Two industry giants have outlined a vision for the future of engineering that could reshape how products are designed, tested, and manufactured. NVIDIA and Dassault Systèmes announced a deepened collaboration to merge AI-driven simulation with Dassault’s virtual twin platforms, creating what they call Industry World Models—self-optimizing digital replicas of physical systems that can predict behavior before a single prototype is built.
At the heart of this shift is the idea that AI will no longer be a tool bolted onto workflows but the foundation of an entirely new computing paradigm. The partnership aims to enable engineers to explore design spaces 1,000 times larger than before, with AI companions handling repetitive tasks while humans focus on innovation.
The move builds on decades of collaboration between the two companies, but this time, the scale is unprecedented. The goal is nothing short of redefining how industries approach discovery, from drug development to autonomous manufacturing.
What Changes Now?
The partnership integrates NVIDIA’s accelerated computing and AI libraries—including CUDA-X and Omniverse—with Dassault’s 3DEXPERIENCE platform. This fusion allows engineers to simulate not just geometry but the dynamic behavior of materials, biological systems, and entire factories in real time. The result is a system that can generate, test, and optimize designs at an industrial scale, reducing reliance on physical prototypes.
Key applications include
- Biology and Materials Science: Combining NVIDIA’s BioNeMo platform with Dassault’s BIOVIA to accelerate molecular discovery and next-gen material design.
- AI-Powered Engineering: SIMULIA’s Virtual Twin Physics, enhanced with NVIDIA’s AI physics libraries, will enable instant, accurate predictions for design validation.
- Software-Defined Factories: Omniverse’s physical AI integrated into DELMIA Virtual Twin will create autonomous production systems, where factories are designed, simulated, and operated entirely in software.
- AI Companions: A new class of virtual assistants, powered by NVIDIA’s Nemotron models and Dassault’s Industry World Models, will provide engineers with context-aware intelligence, eliminating repetitive tasks and expanding creative capacity.
This isn’t just about speeding up existing workflows—it’s about enabling entirely new ways of thinking. For example, in drug discovery, AI companions could simulate thousands of molecular interactions in hours rather than months, while in manufacturing, factories could be optimized in virtual environments before a single machine is assembled.
Who Benefits?
The impact will be felt across industries where precision, speed, and scalability matter most. Aerospace, automotive, pharmaceuticals, and consumer goods manufacturers are likely early adopters, but the technology could eventually extend to fields like energy, agriculture, and even urban planning.

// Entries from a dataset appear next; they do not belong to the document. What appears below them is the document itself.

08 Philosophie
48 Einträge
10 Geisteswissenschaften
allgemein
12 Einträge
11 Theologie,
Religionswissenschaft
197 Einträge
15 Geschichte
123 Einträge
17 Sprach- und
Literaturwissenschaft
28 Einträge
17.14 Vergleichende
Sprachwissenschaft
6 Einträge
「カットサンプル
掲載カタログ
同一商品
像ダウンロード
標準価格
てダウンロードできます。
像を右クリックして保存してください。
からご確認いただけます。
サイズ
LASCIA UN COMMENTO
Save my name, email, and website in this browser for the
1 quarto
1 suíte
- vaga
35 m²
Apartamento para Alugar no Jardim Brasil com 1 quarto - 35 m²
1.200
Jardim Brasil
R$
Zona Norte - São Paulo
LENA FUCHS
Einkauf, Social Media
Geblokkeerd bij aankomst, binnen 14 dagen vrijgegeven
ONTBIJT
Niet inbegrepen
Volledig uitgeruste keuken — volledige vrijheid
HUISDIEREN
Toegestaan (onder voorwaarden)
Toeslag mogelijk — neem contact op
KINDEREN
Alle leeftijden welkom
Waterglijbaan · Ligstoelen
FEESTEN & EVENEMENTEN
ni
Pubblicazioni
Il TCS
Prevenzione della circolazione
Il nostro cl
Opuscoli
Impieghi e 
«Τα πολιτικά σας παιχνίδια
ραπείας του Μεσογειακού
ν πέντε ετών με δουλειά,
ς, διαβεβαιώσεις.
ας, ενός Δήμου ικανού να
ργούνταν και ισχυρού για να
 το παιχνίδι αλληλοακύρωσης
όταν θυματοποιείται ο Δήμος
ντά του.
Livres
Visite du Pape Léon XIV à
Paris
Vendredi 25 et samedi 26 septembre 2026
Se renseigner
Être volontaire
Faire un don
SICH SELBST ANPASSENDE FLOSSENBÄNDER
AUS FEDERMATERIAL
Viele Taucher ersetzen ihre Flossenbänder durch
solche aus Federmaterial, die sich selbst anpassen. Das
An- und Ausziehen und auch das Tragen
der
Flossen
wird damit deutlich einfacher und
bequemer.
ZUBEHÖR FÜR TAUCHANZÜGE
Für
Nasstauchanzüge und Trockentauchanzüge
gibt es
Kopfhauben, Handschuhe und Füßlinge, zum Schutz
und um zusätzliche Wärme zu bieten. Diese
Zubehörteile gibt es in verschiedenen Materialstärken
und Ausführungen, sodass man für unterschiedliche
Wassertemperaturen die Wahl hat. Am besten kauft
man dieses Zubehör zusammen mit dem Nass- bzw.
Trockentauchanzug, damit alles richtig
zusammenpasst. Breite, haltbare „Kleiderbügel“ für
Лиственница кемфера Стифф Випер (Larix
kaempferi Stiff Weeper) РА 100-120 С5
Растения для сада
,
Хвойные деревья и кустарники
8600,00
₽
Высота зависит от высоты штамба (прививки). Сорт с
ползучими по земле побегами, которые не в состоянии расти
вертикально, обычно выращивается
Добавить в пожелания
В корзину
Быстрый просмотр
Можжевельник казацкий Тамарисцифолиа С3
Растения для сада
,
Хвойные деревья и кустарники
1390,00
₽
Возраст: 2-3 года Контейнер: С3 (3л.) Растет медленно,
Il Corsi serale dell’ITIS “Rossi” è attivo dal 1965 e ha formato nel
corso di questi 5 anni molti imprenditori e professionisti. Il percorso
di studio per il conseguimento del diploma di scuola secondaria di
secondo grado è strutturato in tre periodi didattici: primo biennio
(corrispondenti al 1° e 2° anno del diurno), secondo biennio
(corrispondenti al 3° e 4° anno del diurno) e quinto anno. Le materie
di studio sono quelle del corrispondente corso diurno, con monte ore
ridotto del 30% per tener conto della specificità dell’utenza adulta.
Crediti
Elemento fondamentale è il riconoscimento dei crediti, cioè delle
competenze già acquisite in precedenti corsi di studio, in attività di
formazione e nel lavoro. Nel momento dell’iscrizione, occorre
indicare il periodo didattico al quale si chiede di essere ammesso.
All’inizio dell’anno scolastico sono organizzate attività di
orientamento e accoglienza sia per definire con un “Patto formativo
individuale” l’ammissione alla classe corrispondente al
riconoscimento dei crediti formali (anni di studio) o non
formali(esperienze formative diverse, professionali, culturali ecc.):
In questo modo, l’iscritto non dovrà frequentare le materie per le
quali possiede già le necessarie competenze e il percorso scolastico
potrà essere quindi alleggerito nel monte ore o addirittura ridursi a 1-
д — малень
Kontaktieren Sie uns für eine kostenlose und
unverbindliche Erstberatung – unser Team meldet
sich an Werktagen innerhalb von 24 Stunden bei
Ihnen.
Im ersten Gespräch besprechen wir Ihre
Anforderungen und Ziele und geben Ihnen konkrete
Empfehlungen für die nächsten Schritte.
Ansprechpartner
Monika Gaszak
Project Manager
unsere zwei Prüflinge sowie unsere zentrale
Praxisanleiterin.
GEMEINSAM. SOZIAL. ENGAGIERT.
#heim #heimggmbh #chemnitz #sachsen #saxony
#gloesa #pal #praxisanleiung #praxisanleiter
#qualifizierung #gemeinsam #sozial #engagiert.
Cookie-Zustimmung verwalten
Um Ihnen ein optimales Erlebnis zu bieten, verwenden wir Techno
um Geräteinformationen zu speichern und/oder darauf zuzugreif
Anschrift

For the 45 million users of Dassault’s 3DEXPERIENCE platform, this means access to AI-driven tools that turn virtual twins into knowledge factories—systems where insights are generated, validated, and trusted before any physical construction begins. The shift is designed to reduce costly errors by identifying flaws in simulation rather than in production.
Manufacturers will also gain the ability to deploy AI factories through Dassault’s OUTSCALE sovereign cloud, ensuring data residency and security while running high-performance AI workloads across multiple continents.
How Will This Roll Out?
The collaboration will unfold in phases, with immediate integration of existing tools like SIMULIA and DELMIA enhanced by NVIDIA’s AI capabilities. Over time, the focus will expand to broader adoption of Industry World Models, where AI companions become standard across engineering teams.
NVIDIA and Dassault Systèmes emphasized that the goal is not to replace engineers but to amplify their work. AI companions will handle exploratory and repetitive tasks—such as running simulations, optimizing designs, or analyzing failure modes—freeing humans to focus on high-level innovation.
For example, in materials science, engineers could define the properties they need, and AI would generate candidate materials, simulate their behavior under various conditions, and even suggest modifications before a single sample is synthesized.
What’s Next?
While the partnership is still in its early stages, the long-term vision is clear: a world where every product, process, and factory exists first as a digital twin, optimized by AI before it enters the physical realm. This could lead to breakthroughs in fields where trial and error are costly—such as drug development, where failures can take decades and billions of dollars to correct.
Industry observers will watch closely as the first AI companions and Industry World Models hit production environments. Success will depend on whether the technology delivers on its promise of 100 to 1,000 times greater efficiency—and whether engineers embrace the shift from manual design to AI-augmented creativity.
One thing is certain: the collaboration signals a fundamental rethinking of how industries approach innovation. If executed successfully, it could mark the beginning of a new era in engineering—one where the digital world doesn’t just mirror the physical, but actively shapes it.